Wednesday, July 28, 2010

Three strikes

There have been some major occurrences in the last few weeks. A couple of weeks ago, we went to Murchison Falls on safari. For the safari, we woke up at 5:30 in the morning. An hour later, our mutatu was crossing the Nile River on a ferry. Watching the sun rise over the river was incredible. When we crossed the river, it was time to go on the driving safari. The cool part? We were able to sit on TOP of the mutatu. We weren’t even inside the vehicle. When we were driving, we saw kobs, elephants, giraffes, water buffalo, and warthogs. Madness. It was a wonderful experience.

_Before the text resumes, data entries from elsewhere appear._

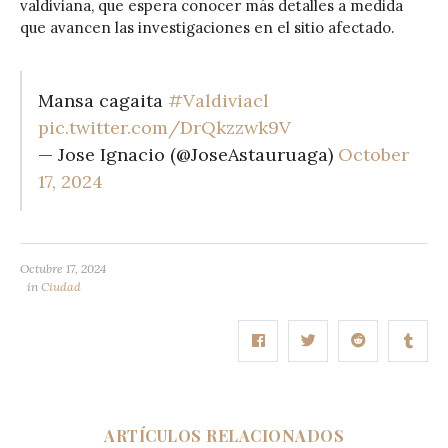
valdiviana, que espera conocer más detalles a medida
que avancen las investigaciones en el sitio afectado.
Mansa cagaita
#Valdiviacl
pic.twitter.com/DrQkzzwk9V
— Jose Ignacio (@JoseAstauruaga)
October
17, 2024
Octubre 17, 2024
in
Ciudad
ARTÍCULOS RELACIONADOS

For the second part of the day, we boarded a boat. We drifted down the Nile looking for hippos, crocodiles, and land animals that would be by the water. A few hours later, we reached our destination. The falls is an area of the river where three parts of the Nile waterfall down. Awesome.

The safari was unreal. When we got back, everyone looked so tan. We weren’t. We were just so caked in the orange clay dirt from the roads that we looked like we had a tan. After people got cleaned up, we all met at the pizza place. That’s when I got my phone call from my mom. It was about a student that I had last year.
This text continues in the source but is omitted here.